When it comes to real-time compliance management, we can use it to push out rules. We do that manually. But it's a great thing to be able to track and do everything because we were doing all that manually in the past and trying to go back and find something that we had done in the past the manual way was not working well.

FireMon decreased errors and misconfigurations that increased risk in our environment.

It also helped us to identify risks in our environment and helped to prioritize fixes. It does that through the security dashboard. It lists recommendations, zero-hit rules, and things that you just have out there that aren't being used.

It's been great for our security posture. Every hole we button-up is one less out there.

It comes as a Linux appliance on a server and we're not a Linux shop, we're more of a Windows shop. It would be great if they could automate or integrate the backups into it and other things through their GUI interface, just to make the management of Linux a little more transparent.

I have been using FireMon for two to three years. 

The stability has been great.

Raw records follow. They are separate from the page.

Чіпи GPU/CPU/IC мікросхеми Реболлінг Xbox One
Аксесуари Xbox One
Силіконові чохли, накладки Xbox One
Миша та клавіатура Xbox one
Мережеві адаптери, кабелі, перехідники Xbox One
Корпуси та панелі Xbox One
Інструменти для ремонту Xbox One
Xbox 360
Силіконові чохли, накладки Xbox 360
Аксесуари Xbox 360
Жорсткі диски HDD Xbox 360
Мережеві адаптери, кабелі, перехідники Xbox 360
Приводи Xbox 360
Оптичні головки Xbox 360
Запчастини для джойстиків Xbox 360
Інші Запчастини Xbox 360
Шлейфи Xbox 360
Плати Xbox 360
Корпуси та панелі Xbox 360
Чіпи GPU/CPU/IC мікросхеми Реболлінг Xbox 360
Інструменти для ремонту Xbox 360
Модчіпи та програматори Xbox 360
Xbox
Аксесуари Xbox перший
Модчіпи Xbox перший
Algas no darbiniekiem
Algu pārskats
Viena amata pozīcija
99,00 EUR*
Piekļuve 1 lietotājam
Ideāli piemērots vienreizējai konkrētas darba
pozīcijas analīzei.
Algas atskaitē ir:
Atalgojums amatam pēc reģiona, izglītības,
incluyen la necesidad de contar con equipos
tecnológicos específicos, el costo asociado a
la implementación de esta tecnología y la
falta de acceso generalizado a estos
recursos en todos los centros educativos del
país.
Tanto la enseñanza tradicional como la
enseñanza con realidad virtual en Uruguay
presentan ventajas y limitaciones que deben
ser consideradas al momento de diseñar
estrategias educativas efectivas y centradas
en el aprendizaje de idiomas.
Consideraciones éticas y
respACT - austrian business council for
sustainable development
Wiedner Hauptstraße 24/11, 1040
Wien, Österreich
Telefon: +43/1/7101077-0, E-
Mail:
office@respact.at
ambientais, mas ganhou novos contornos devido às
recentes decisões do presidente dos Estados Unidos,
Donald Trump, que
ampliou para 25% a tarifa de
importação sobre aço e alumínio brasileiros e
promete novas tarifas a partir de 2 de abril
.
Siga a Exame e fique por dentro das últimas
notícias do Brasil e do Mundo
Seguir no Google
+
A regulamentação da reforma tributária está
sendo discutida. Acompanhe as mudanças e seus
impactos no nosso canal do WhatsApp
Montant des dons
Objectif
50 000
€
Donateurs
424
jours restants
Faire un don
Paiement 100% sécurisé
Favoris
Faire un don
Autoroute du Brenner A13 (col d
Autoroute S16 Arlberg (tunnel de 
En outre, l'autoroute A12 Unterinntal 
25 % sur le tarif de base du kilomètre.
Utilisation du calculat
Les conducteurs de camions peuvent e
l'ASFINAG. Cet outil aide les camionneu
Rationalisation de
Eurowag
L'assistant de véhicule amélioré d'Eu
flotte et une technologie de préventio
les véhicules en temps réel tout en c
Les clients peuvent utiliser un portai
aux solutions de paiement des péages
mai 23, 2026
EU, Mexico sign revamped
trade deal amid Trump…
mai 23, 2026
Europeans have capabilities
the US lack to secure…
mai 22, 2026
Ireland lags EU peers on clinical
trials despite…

We have not had any problems whatsoever. It's very reliable and always available.

We're a small shop. We have everything on a single server, but I know you can put it across multiple servers for larger organizations. We're just not one of them.

There is one network engineer who uses it. But we have about a dozen people on there all together who are system admins that add rules.

We have our main site and a remote site, so it's two firewalls.

It's at 100% of the implementation.

Technical support has been very good. They always answer my questions. They'll stay on with you until they resolve the issue.

FireMon is a totally new implementation. We previously did everything manually.

We chose FireMon because it was recommended to us by the auditors and it was time to automate it as much as we could.

The initial setup was straightforward. We sat back and they installed it for the most part.

I don't remember anything bad about our FireMon consultant so I'm sure everything went smooth. We set up the servers, they set up a backup server and they had everything working when we got off the phone. They also had some additional training online for me, which I found helpful.

Our ROI is that it saves time and helps us improve security. 

Other than the initial purchase, we just put in for the renewals every year and somebody else worries about budgeting and everything. 

We haven't been using it for compliance at this point. The auditors use a different application for compliance. So we've been running that to check with security compliance.

I would rate FireMon a ten out of ten.